Exactly. If I was on the BOD for AT&T, I would be asking why they are continuing to invest in hardware; whether it be for traditional DTV or streaming DTV. It seems like all the major SVOD providers are using platform agnostic apps that run on someone else's hardware platform. Given that direction, why be in the hardware business at all (except for a modem to support their broadband service).
If I was an employee of DTV, Stephenson's comments would scare the heck out of me. I spent a little over 10 years working for a software company that had that exact philosophy. We bought mature products, milked every last dollar out of them and then ended support when we no longer made a profit on them. The profits from those old products were re-invested into a new business that was growing.
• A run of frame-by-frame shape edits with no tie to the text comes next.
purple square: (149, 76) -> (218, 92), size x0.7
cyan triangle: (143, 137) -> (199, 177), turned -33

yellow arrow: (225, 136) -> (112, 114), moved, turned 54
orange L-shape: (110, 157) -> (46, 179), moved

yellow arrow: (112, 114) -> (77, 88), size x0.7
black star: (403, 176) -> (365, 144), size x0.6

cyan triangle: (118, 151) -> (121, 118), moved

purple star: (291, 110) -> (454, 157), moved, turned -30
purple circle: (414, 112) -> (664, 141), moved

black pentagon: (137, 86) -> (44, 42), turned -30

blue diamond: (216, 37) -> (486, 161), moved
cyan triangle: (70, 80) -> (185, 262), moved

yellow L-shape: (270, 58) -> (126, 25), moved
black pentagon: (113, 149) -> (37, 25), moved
The first thing that happened to a sunsetted product was that all non-critical development stopped and the dev teams were reduced to a maintenance only staffing level. As the profits from a piece of software shrank, so did the number of people supporting it. Eventually, products that had hundreds of developers and support people in their heyday would be down to one or two people. DTV is obviously much larger in scale, but the business practice is still the same. Buy it, milk it for all it's worth and put the money somewhere that is making you more money.
I don't think one can dispute that assessment too much. Directv will continue to throw off cash for years, but they aren't going to make it grow revenue, and the satellite business has an expiration date of around 2030 when the satellites begin to fail.
Well 16 the way they are allocated doesn't really help me record on more than 7. I could go for the more than one Genie 2 on an account. And having the extra tuners for 4K makes little sense since they don't have enough 4K content for two 4K streams at the moment.